# weil mclain EG boiler...



## rjbphd (Feb 5, 2010)

Correct me on this..did Weil Mclain stopped making EG boiler??? They are the best for steam system boiler replacment.


----------



## nhmaster3015 (Aug 5, 2008)

Yea, I believe they did. The new energy codes came into effect and a lot of equipment didn't meet the standards. Have you looked into Peerless and Utica? Both make a decent steam replacement boiler. If you cant find something with reasonable head room you can always use an Everhot steam separator on the header. It gives you some extra room to make steam and separates wet steam/condensate before it enters the main.


----------



## ZL700 (Dec 8, 2009)

Still avail
Up to series 3 or 4 now, being steam doesn't require the outdoor reset that retired so many water boilers.

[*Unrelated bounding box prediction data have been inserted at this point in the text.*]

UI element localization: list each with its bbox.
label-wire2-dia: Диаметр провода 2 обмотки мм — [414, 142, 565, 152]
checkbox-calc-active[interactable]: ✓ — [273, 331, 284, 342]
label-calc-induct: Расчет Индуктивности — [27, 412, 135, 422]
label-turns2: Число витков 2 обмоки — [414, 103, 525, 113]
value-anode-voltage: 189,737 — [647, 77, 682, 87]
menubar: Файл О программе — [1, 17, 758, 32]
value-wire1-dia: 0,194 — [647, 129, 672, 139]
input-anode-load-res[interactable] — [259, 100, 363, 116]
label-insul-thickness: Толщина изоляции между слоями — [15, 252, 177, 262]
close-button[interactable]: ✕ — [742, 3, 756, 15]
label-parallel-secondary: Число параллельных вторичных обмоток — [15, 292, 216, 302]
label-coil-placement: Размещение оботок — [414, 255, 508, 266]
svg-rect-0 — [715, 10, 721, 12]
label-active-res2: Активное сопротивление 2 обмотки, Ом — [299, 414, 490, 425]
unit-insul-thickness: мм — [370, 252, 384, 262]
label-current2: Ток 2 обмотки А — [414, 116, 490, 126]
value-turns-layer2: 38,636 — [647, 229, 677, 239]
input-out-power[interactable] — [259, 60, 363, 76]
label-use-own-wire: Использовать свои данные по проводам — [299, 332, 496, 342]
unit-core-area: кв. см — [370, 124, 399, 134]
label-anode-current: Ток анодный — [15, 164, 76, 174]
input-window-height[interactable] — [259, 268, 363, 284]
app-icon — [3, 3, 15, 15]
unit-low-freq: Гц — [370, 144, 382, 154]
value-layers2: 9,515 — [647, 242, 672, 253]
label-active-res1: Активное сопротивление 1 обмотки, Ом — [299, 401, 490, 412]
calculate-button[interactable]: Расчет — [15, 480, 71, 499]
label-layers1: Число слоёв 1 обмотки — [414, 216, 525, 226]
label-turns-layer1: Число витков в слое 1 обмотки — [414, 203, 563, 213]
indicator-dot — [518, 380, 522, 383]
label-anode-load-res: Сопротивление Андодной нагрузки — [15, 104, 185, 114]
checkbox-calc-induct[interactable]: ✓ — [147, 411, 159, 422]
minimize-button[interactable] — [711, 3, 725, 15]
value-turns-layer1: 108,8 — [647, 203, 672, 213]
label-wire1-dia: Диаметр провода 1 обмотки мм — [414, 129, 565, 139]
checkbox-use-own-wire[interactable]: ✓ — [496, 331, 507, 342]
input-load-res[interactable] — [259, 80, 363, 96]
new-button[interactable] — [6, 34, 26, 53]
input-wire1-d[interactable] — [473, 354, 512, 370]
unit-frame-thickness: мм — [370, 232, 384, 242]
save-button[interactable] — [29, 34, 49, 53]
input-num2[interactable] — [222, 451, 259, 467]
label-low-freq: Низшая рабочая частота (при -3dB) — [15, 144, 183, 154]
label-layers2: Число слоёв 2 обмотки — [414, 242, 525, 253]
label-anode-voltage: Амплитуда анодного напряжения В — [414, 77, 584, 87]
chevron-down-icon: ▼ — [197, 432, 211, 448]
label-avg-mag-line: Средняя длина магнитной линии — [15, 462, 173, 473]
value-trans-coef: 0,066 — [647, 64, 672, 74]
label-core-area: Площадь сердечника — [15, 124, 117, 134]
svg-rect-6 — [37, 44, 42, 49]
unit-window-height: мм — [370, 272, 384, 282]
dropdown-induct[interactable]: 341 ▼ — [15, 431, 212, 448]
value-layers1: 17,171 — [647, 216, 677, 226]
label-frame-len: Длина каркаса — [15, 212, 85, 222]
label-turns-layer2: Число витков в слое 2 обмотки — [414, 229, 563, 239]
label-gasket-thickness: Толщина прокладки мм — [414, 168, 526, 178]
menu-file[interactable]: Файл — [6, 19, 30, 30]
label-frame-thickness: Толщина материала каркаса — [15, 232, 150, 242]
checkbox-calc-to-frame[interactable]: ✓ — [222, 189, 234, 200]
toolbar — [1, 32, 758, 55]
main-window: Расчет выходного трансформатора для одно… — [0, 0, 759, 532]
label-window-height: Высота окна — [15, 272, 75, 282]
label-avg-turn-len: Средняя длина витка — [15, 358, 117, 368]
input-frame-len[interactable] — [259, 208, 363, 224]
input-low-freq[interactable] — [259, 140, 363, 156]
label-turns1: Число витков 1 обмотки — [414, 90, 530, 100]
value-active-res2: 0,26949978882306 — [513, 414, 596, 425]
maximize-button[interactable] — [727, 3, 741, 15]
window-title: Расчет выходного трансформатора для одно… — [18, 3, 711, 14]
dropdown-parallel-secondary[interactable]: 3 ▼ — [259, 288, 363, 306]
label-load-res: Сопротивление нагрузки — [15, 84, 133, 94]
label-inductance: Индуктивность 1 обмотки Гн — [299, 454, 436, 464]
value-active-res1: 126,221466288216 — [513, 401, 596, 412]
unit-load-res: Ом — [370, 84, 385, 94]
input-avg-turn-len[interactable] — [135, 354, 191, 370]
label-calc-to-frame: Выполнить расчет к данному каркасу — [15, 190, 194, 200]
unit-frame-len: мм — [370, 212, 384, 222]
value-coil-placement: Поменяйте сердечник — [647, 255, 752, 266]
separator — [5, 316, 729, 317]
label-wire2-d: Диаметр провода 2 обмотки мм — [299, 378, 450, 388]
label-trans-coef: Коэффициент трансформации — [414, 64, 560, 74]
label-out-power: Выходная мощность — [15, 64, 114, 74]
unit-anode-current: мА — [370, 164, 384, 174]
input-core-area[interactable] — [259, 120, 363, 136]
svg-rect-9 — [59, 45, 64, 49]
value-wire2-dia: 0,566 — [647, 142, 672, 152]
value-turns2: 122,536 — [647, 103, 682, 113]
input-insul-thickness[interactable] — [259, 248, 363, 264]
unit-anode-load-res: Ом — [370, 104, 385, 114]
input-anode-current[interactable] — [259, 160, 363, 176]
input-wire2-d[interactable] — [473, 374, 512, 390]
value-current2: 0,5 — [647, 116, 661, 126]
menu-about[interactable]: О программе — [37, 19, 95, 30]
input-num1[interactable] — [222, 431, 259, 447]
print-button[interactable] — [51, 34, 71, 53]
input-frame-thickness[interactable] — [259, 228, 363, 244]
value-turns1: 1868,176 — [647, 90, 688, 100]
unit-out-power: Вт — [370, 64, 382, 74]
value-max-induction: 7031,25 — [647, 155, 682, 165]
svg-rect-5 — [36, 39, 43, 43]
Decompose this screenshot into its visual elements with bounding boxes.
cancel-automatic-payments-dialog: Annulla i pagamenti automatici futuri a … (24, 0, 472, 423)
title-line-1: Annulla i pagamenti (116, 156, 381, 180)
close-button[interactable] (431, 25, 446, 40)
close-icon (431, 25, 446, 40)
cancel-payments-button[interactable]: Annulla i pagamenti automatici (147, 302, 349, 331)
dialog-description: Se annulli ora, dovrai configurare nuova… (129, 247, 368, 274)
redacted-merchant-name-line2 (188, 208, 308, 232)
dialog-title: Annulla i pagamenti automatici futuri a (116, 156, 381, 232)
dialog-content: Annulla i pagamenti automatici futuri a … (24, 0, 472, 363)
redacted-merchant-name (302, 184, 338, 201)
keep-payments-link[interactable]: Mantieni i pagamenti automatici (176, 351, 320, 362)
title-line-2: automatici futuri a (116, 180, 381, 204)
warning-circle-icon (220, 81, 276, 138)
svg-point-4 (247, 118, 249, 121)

You guys doing any drop header installs yet?


----------



## nhmaster3015 (Aug 5, 2008)

Depends but I really have adopted a fondness for Everhot's steam separator. It's fast and gets the job done. I contacted my supplier. I can't get EG's anymore because they are only 84%AFUE and don't meet energy code. I see Weil still has them up on their web site though.


----------



## rjbphd (Feb 5, 2010)

Just learned, its the standing pilot that they are dropping.. the EGH is on hold... reason for them is they are low profile with rear outlet as well more room for drop header... YES I do drop head!!


----------



## ZL700 (Dec 8, 2009)

Sorry, when I said it, I thought they dropped the SP awhile ago, but it only just happened with min effic change


----------